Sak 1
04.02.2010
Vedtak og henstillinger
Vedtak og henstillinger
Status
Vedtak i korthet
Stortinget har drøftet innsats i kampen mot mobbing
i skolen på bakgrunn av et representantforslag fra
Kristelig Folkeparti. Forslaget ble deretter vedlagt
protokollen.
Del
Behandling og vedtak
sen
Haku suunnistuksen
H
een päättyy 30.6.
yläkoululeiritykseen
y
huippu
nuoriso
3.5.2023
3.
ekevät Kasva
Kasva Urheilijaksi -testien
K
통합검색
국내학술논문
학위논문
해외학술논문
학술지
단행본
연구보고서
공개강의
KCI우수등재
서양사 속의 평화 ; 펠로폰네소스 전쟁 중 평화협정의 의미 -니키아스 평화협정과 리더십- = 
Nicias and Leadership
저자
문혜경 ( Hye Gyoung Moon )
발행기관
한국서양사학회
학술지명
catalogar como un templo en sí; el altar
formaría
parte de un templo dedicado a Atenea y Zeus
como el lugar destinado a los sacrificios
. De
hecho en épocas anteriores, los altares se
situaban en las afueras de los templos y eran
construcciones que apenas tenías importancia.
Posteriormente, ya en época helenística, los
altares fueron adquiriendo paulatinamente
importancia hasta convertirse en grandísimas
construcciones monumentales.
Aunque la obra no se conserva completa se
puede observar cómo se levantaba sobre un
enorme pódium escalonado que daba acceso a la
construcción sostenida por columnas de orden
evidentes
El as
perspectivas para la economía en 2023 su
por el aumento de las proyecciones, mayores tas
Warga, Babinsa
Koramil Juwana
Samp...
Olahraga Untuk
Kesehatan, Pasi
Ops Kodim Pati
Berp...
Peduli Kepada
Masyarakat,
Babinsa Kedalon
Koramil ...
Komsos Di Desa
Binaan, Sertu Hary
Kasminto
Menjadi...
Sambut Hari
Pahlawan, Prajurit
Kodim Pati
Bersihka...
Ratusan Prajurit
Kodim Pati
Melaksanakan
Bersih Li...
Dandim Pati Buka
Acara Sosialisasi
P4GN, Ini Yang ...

==========

#### [Task requirements]
A full, exact copy of the entries is the required answer.

#### [Written solution]
Sak 1
04.02.2010
Vedtak og henstillinger
Vedtak og henstillinger
Status
Vedtak i korthet
Stortinget har drøftet innsats i kampen mot mobbing
i skolen på bakgrunn av et representantforslag fra
Kristelig Folkeparti. Forslaget ble deretter vedlagt
protokollen.
Del
Behandling og vedtak
sen
Haku suunnistuksen
H
een päättyy 30.6.
yläkoululeiritykseen
y
huippu
nuoriso
3.5.2023
3.
ekevät Kasva
Kasva Urheilijaksi -testien
K
통합검색
국내학술논문
학위논문
해외학술논문
학술지
단행본
연구보고서
공개강의
KCI우수등재
서양사 속의 평화 ; 펠로폰네소스 전쟁 중 평화협정의 의미 -니키아스 평화협정과 리더십- = 
Nicias and Leadership
저자
문혜경 ( Hye Gyoung Moon )
발행기관
한국서양사학회
학술지명
catalogar como un templo en sí; el altar
formaría
parte de un templo dedicado a Atenea y Zeus
como el lugar destinado a los sacrificios
. De
hecho en épocas anteriores, los altares se
situaban en las afueras de los templos y eran
construcciones que apenas tenías importancia.
Posteriormente, ya en época helenística, los
altares fueron adquiriendo paulatinamente
importancia hasta convertirse en grandísimas
construcciones monumentales.
Aunque la obra no se conserva completa se
puede observar cómo se levantaba sobre un
enorme pódium escalonado que daba acceso a la
construcción sostenida por columnas de orden
evidentes
El as
perspectivas para la economía en 2023 su
por el aumento de las proyecciones, mayores tas
Warga, Babinsa
Koramil Juwana
Samp...
Olahraga Untuk
Kesehatan, Pasi
Ops Kodim Pati
Berp...
Peduli Kepada
Masyarakat,
Babinsa Kedalon
Koramil ...
Komsos Di Desa
Binaan, Sertu Hary
Kasminto
Menjadi...
Sambut Hari
Pahlawan, Prajurit
Kodim Pati
Bersihka...
Ratusan Prajurit
Kodim Pati
Melaksanakan
Bersih Li...
Dandim Pati Buka
Acara Sosialisasi
P4GN, Ini Yang ...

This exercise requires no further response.